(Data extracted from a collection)
+++

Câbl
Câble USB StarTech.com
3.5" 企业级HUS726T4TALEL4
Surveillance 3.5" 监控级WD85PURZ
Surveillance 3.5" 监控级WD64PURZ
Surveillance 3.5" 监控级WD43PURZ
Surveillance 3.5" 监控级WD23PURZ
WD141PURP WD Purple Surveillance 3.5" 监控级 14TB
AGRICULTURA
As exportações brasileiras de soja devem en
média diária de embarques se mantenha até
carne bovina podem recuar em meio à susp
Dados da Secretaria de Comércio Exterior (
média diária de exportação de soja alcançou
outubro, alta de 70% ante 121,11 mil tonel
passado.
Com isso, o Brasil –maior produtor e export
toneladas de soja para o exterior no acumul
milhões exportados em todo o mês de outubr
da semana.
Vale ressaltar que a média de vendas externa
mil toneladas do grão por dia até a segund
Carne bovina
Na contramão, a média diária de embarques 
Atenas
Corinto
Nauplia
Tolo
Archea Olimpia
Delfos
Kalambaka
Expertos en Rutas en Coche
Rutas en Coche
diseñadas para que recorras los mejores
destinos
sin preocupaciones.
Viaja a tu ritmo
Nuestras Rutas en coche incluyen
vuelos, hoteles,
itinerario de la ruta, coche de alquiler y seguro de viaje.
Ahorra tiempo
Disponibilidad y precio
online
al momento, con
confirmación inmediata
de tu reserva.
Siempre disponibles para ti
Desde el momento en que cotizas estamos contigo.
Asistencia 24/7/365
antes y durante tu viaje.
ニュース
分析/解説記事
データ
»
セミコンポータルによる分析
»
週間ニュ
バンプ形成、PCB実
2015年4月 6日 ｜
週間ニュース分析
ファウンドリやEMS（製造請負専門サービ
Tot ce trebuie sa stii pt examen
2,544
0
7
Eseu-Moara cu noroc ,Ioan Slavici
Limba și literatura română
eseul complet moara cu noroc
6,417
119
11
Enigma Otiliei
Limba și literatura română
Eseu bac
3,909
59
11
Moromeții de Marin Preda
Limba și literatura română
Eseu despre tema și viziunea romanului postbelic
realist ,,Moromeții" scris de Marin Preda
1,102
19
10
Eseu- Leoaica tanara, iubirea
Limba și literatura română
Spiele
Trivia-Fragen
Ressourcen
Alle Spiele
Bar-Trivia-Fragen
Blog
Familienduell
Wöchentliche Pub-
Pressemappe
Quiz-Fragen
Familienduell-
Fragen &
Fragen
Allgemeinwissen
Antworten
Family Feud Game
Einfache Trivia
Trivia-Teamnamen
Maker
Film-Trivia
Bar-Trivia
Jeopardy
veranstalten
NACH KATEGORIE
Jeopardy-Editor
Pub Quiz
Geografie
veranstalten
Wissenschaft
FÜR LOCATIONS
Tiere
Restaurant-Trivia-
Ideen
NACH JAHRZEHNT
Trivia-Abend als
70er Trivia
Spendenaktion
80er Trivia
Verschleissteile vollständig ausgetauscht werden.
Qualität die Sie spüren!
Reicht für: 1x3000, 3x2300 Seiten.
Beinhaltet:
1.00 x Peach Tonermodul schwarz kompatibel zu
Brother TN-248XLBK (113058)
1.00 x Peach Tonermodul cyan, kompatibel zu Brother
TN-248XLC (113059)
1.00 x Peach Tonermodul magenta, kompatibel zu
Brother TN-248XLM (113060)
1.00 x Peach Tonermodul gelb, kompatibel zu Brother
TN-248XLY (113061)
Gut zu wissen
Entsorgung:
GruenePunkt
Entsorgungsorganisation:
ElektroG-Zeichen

+++

Work instructions —
Whenever a line in the data holds "Brother", copy that line.

Solution to this problem —
Brother TN-248XLBK (113058)
1.00 x Peach Tonermodul cyan, kompatibel zu Brother
Brother TN-248XLM (113060)
1.00 x Peach Tonermodul gelb, kompatibel zu Brother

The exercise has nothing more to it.